Nick hanya menggumam. Ia lebih memilih untuk menghabiskan sarapannya ketimbang harus menanggapi jawaban Vena yang sangat membosankan. Jujur saja, ia kurang nyaman dengan Vena sebagai sekretarisnya. Penampilannya yang tidak menarik selalu dipandang sebelah mata oleh para pesaing perusahaannya. Meskipun Vena selalu berhasil mematahkan argumen mereka dan memenangkan tender, tetap saja rasanya ada yang kurang. Ia memang bangga pada Vena, tapi penampilannya sangat mengganggu.
Tangan Vena gemetar menusuk bakon dan membawanya ke mulut. Dia mengunyah perlahan, bukan untuk meresapi daging asap yang terasa meleleh di mulutnya, melainkan karena takut jika Nick memarahinya. Memang kedengarannya seperti sesuatu yang mustahil, setahun lebih bekerja di perusahaannya, Vena tak pernah dimarahi. Nick selalu puas dengan hasil kerjanya, dia.selalu mendapatkan pujian. Namun, siapa tahu seandainya Nick berubah pikiran, atau mungkin ada sesuatu yang mengganggu pikirannya, dan Nick melampiaskan padanya.
Vena menggeleng. Ketakutannya terlalu berlebihan. Dia tidak memiliki alasan untuk menuduh Nick seperti itu. Lihatlah, betapa tenangnya dia menyantap sarapannya. Nick terlihat seperti seseorang yang sangat menikmati hidangan di depannya. Vena urung memasukkan sepotong sosis goreng ke mulutnya, dia lebih memilih untuk menikmati wajah tampan Nick yang tampak segar di pagi hari. Rambut pirang yang terlihat lembap dan begitu lembut bila disentuh. Aroma shampo manly menguar dari rambut itu, begitu kuat sampai-sampai tercium dari jarak satu meter. Ataukah hanya penciumannya saja yang menajam setiap berada di dekat Nick?

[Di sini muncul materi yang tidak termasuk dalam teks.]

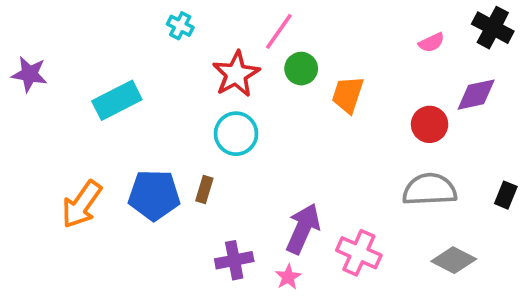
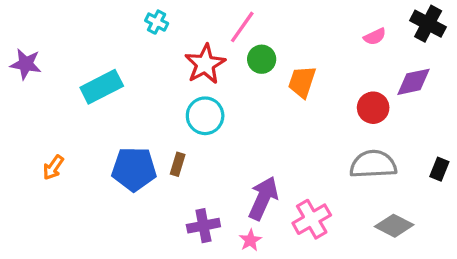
orange arrow: (82, 204) -> (53, 167), moved, size x0.6
pink cross: (359, 253) -> (312, 219), turned 36

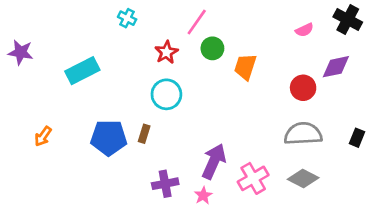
red star: (205, 64) -> (166, 52), size x0.7
gray diamond: (394, 226) -> (303, 178), moved

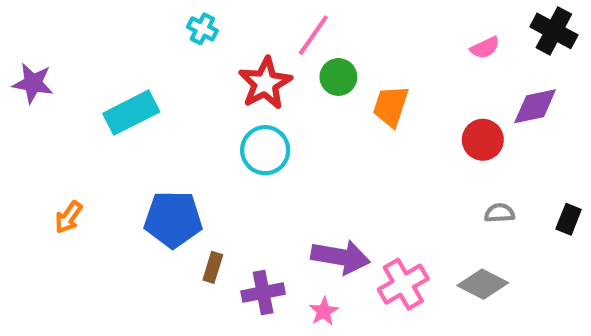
red star: (166, 52) -> (265, 83), size x1.4
brown rectangle: (144, 134) -> (213, 267), moved
gray semicircle: (303, 134) -> (500, 213), moved, size x0.5
purple arrow: (214, 161) -> (340, 257), turned 76

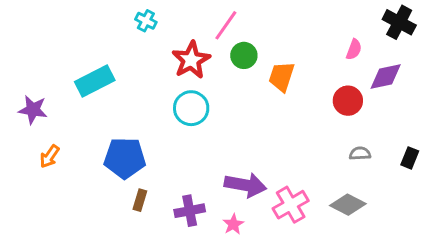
pink semicircle: (485, 48) -> (354, 49), moved, turned -45
purple star: (33, 83) -> (33, 110), moved
brown rectangle: (213, 267) -> (140, 200), moved

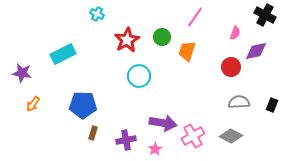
pink line: (226, 25) -> (195, 17), moved
cyan circle: (191, 108) -> (139, 76), moved
gray semicircle: (360, 153) -> (239, 102), size x1.5

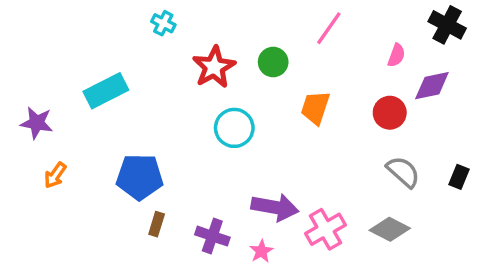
orange trapezoid: (187, 51) -> (315, 108), moved
gray semicircle: (239, 102) -> (403, 172), turned 45
purple cross: (126, 140) -> (212, 236), turned 30

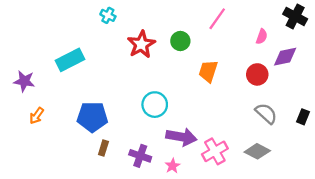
cyan circle: (234, 128) -> (155, 105), moved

Suara deheman Nick menyadarkan Vena jika dia sudah benar-benar berhenti dari kegiatan sarapannya. Kedua tangannya tidak lagi memegang garpu dan pisau, tetapi menopang dagu dengan siku bertumpu pada meja, tatapan lurus ke depan mengarah pada Nick.
"Sebaiknya kau habiskan sarapanmu, Miss Curly, karena kau tidak akan kenyang hanya dengan menatapku."